* Aim of the exercise *
In the entries below, find the lines that include "percent" and give their number as the whole reply.

* Data *

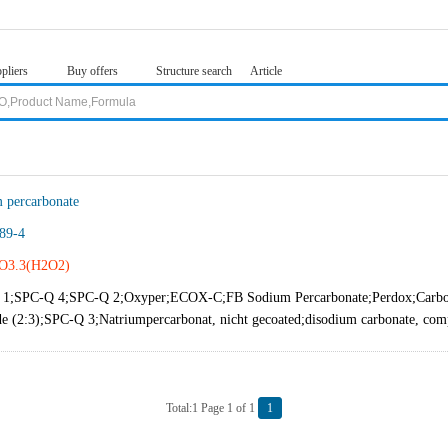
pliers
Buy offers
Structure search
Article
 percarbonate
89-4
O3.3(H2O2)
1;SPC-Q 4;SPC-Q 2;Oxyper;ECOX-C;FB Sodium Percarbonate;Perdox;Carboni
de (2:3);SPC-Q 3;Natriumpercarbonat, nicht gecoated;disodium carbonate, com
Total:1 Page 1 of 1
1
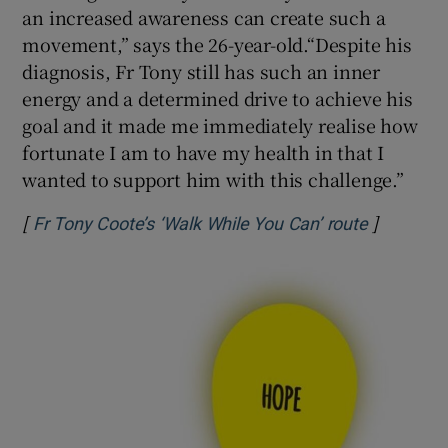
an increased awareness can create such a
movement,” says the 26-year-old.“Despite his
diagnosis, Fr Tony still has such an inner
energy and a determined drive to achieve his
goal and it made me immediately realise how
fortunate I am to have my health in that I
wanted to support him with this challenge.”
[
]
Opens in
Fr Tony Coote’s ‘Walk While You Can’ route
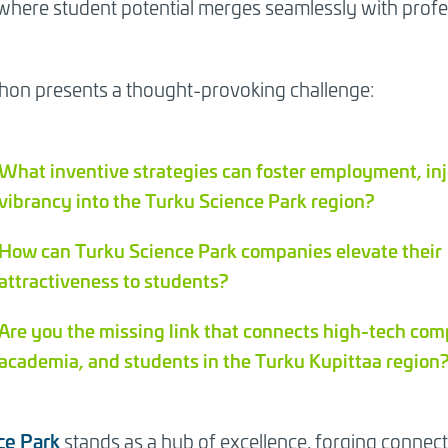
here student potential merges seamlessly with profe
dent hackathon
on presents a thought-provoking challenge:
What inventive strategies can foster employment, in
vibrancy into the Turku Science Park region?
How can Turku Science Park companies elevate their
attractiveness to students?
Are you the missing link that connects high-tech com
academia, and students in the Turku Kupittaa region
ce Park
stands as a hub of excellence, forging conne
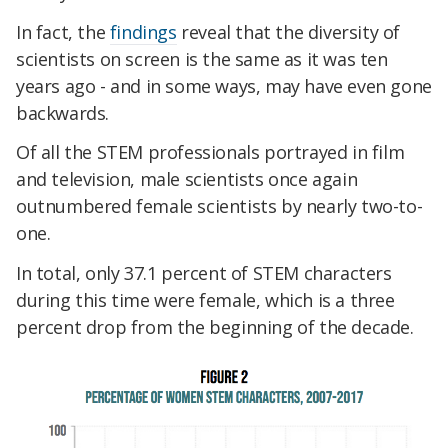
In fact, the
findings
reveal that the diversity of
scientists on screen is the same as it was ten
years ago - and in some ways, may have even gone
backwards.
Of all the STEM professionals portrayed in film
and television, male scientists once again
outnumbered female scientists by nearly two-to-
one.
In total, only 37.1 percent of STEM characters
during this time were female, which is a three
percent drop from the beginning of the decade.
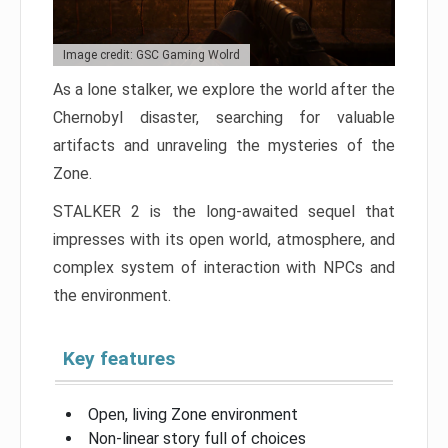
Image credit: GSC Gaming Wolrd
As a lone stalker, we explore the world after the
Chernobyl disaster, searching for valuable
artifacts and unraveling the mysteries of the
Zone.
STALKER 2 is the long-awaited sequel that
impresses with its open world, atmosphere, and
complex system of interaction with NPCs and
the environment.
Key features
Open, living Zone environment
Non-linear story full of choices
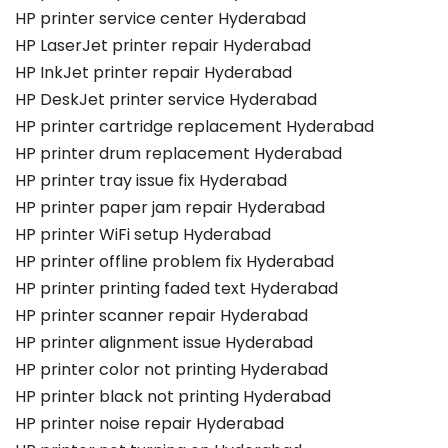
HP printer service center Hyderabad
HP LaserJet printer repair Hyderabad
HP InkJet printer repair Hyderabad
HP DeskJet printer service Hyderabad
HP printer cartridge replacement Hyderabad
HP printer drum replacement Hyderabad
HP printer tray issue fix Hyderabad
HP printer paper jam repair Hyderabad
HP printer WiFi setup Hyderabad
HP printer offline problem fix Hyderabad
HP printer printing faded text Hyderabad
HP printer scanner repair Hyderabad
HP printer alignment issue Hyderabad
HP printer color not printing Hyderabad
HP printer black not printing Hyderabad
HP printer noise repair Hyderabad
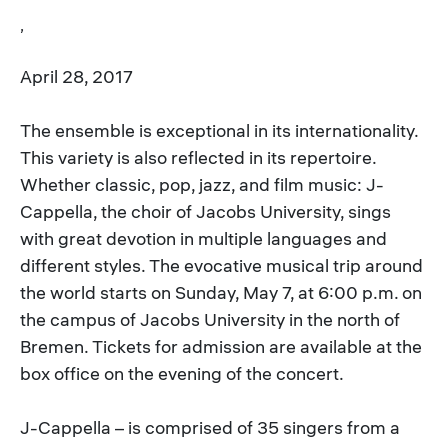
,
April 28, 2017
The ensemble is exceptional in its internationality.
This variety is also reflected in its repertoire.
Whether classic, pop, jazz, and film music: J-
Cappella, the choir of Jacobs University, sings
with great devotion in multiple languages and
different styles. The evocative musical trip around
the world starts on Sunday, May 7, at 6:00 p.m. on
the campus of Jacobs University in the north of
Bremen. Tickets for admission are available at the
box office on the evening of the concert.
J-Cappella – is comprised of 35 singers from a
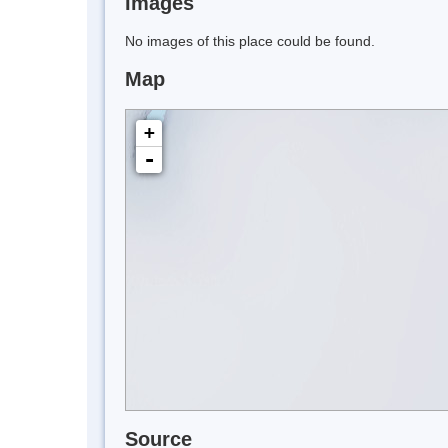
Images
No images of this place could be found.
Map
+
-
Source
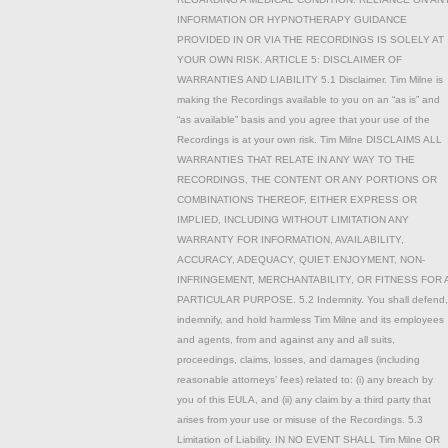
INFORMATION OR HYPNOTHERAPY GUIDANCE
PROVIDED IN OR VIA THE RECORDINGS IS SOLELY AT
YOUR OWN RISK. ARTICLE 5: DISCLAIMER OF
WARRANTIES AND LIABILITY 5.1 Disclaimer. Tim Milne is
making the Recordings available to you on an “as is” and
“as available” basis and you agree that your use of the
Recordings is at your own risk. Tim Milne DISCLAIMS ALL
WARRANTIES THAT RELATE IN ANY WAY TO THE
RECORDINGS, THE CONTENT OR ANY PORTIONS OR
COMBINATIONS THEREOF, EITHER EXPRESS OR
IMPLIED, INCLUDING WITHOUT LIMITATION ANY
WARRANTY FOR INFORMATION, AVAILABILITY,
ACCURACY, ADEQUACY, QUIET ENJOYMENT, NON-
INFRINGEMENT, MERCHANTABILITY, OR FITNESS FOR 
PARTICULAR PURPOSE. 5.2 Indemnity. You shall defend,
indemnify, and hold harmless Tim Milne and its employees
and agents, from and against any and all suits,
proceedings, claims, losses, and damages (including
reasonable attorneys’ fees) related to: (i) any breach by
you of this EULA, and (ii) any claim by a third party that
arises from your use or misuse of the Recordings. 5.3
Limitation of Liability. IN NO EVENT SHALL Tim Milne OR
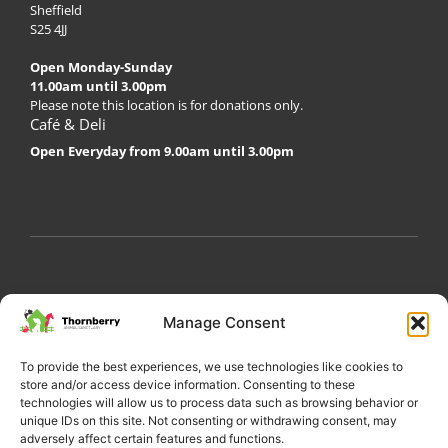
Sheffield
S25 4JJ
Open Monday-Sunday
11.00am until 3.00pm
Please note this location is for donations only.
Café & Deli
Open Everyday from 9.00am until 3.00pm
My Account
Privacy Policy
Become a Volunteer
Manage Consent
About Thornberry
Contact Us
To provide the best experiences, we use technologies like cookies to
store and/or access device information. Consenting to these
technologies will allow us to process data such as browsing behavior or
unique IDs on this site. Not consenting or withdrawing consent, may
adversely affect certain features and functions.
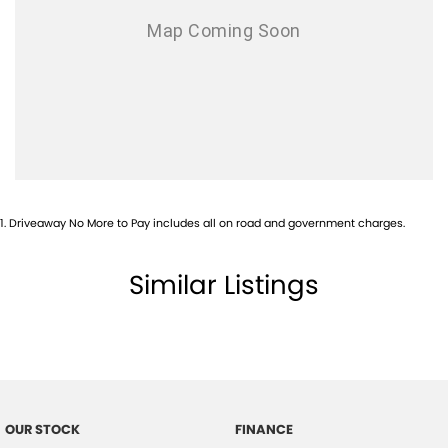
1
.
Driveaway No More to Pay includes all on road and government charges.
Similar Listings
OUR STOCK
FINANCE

* Output for this task *
2